Não há certeza para a vítima de abuso de que ela será protegida, diz Kayano. Faltam mecanismos que controlem a aproximação do agressor ao mesmo tempo em que a Justiça a intimida. “As medidas protetivas de urgência muitas vezes são vinculadas a um procedimento já existente, e ela só é concedida se existir um processo criminal, quando o desejo da vítima é apenas o de se livrar da violência. Vincular [a medida protetiva ao processo criminal] é um grande erro”, afirma a promotora Valéria Scarance, do Núcleo de Gênero do Ministério Público de São Paulo.
Reportagem publicada nesta terça-feira (7) pelo UOL aponta que, entre 2013 e 2016, foram determinadas 254.776 medidas protetivas apenas no Estado de São Paulo, requisitadas por mulheres contra homens agressores --57.318 em 2013, 65.331 em 2014, 69.018 em 2015 e 63.109 medidas até outubro de 2016.
O aumento de medidas restritivas não intimida a violência doméstica. Em 2013, o Estado de São Paulo registrou 620 assassinatos de mulheres. No ano seguinte, o SUS registrou 27.629 agressões contra o gênero. Em 2013, a Pesquisa Nacional de Saúde, feita em conjunto entre o Ministério da Saúde e o IBGE (Instituto Brasileiro de Geografia e Estatística), apontou 415.216 agressões por pessoa conhecida (familiar ou cônjuge) às mulheres contra 188.524 contra homens no Estado.

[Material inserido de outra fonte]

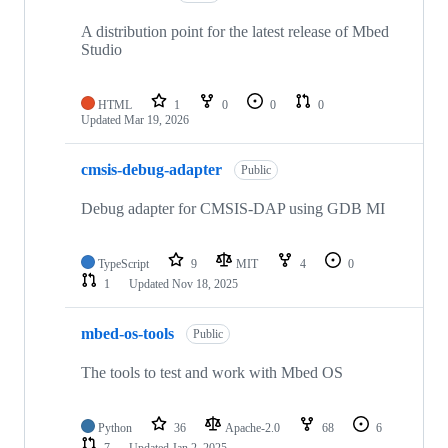
A distribution point for the latest release of Mbed
Studio
HTML
1
0
0
0
Updated
Mar 19, 2026
cmsis-debug-adapter
Public
Debug adapter for CMSIS-DAP using GDB MI
TypeScript
9
MIT
4
0
1
Updated
Nov 18, 2025
mbed-os-tools
Public
The tools to test and work with Mbed OS
Python
36
Apache-2.0
68
6
7
Updated
Jan 2, 2025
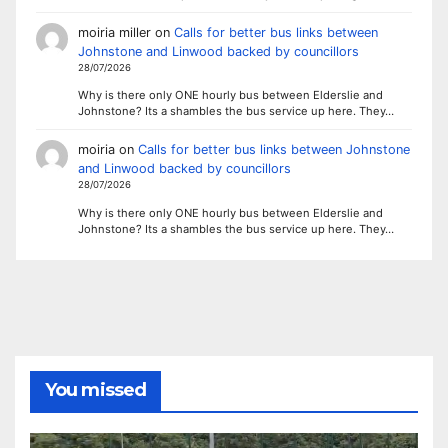
moiria miller
on
Calls for better bus links between
Johnstone and Linwood backed by councillors
28/07/2026
Why is there only ONE hourly bus between Elderslie and
Johnstone? Its a shambles the bus service up here. They…
moiria
on
Calls for better bus links between Johnstone
and Linwood backed by councillors
28/07/2026
Why is there only ONE hourly bus between Elderslie and
Johnstone? Its a shambles the bus service up here. They…
You missed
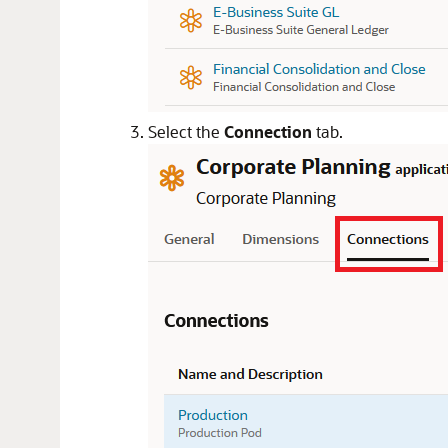
Select the
Connection
tab.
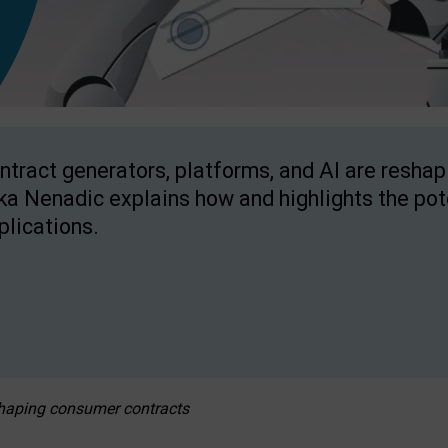
ntract generators, platforms, and AI are resha
ka Nenadic explains how and highlights the pote
plications.
eshaping consumer contracts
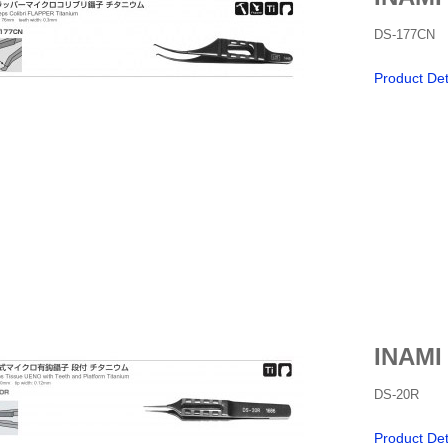
DS-177CN
Product Det
INAMI
DS-20R
Product Det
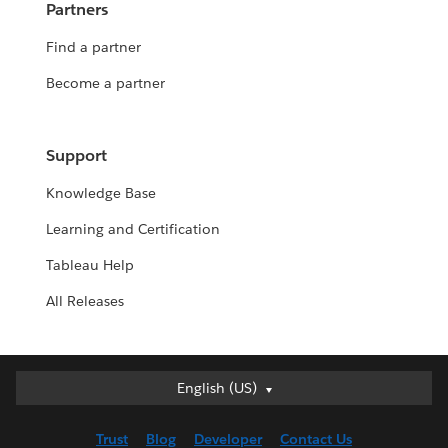
Partners
Find a partner
Become a partner
Support
Knowledge Base
Learning and Certification
Tableau Help
All Releases
English (US)
English (US)
Deutsch
Trust
Blog
Developer
Contact Us
English (UK)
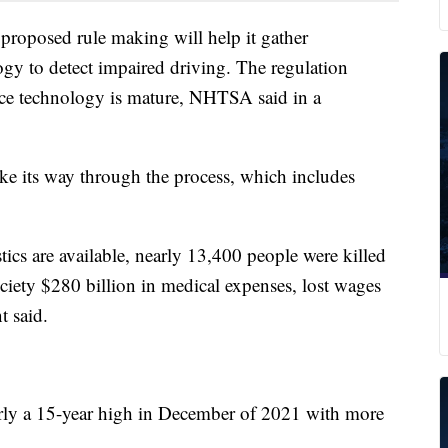
proposed rule making will help it gather
ogy to detect impaired driving. The regulation
nce technology is mature, NHTSA said in a
make its way through the process, which includes
istics are available, nearly 13,400 people were killed
ciety $280 billion in medical expenses, lost wages
t said.
arly a 15-year high in December of 2021 with more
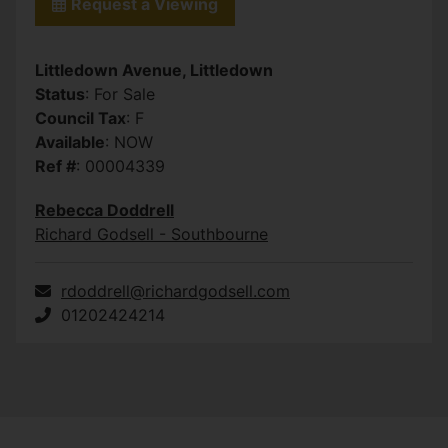
Request a Viewing
Littledown Avenue, Littledown
Status
: For Sale
Council Tax
: F
Available
: NOW
Ref #
: 00004339
Rebecca Doddrell
Richard Godsell - Southbourne
rdoddrell@richardgodsell.com
01202424214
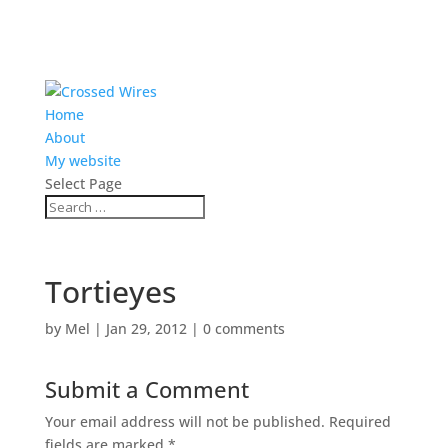
Home
About
My website
Select Page
Tortieyes
by
Mel
|
Jan 29, 2012
|
0 comments
Submit a Comment
Your email address will not be published.
Required
fields are marked
*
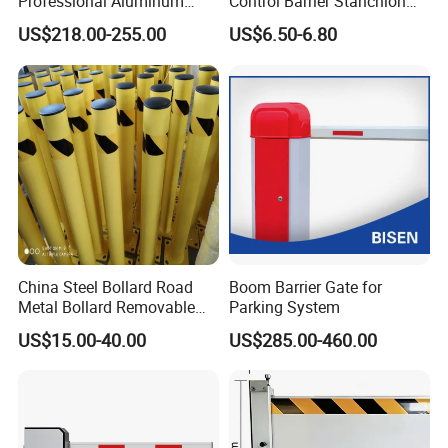
Professional Aluminum
Control Barrier Stanchion
Defense System for
Stainless Steel Queue Stand
US$218.00-255.00
US$6.50-6.80
Commercial Basement and
for Bank Airport
Loading Dock
China Steel Bollard Road
Boom Barrier Gate for
Metal Bollard Removable
Parking System
Parking Bollard
US$15.00-40.00
US$285.00-460.00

Ou seja: mesmo com as restrições, os abusos continuaram acontecendo. “A violência contra a mulher envolve momentos de amor e ódio. O condicionamento da medida restritiva ao processo criminal faz com que ela deixe de pedir proteção e em seguida morra”, diz a promotora.
"Falta sensibilidade"
Quando Fernanda Sante Limeira, 35, recebeu quatro tiros do ex-marido Ismael dos Santos Praxedes, em 22 de julho do ano passado, seu pedido de mandado de medida protetiva de urgência havia sido recusado pela juíza Camila de Jesus Mello Gonçalves havia exatos 42 dias. Enfermeira, ela havia chegado para trabalhar na UBS (Unidade Básica de Saúde) República, no centro de São Paulo. O ex-marido, de 37 anos, havia vindo de Bebedouro (a 380 km de São Paulo), com a intenção de matá-la.
Foi o último gesto de Fernanda na tentativa de buscar proteção. Ela e Praxedes viviam intensa disputa pela guarda da filha. Em 2008, ela havia lavrado boletim de ocorrência por ameaça e agressões físicas e psicológicas. O processo não teve andamento, e Fernanda tentou o meio judicial. “Os elementos são frágeis, haja vista a intensa disputa pela filha desde a separação, a qual não se confunde com violência baseada no gênero”, dizia o despacho de 1º de junho de 2016 da juíza.
“O Brasil não conseguiu implementar uma avaliação de risco [de violência contra a mulher]”, afirma a promotora Valéria Scarance. “Nem toda autoridade tem esse olhar de gênero. As mortes existem porque não houve acompanhamento de risco ou porque a autoridade não foi sensível [ao caso].”
A mulher só constata a violência quando ela é física e de grande extensão, como uma grande marca no corpo. Se é um tapa, ela suporta diversas vezes
Valéria Scarance, promotora
Segundo o Mapa de Violência de 2015 do governo federal, dos 127.710 atendimentos por agressões a mulheres no SUS em 2014, 47.157 foram provocadas por parceiros (namorados, ex-namorados, maridos ou ex-maridos) --um percentual de 36,9% dos casos. Entre as mulheres consideradas adultas (de 30 a 59 anos), o número foi de 23.414 --ou metade das agressões registradas. Pesquisa divulgada nesta quarta (8) pelo Datafolha, a pedido do Fórum Brasil de Segurança Pública, indica que uma a cada três brasileiras com 16 anos ou mais foi espancada, xingada, ameaçada, agarrada, perseguida, esfaqueada, empurrada ou chutada nos últimos 12 meses.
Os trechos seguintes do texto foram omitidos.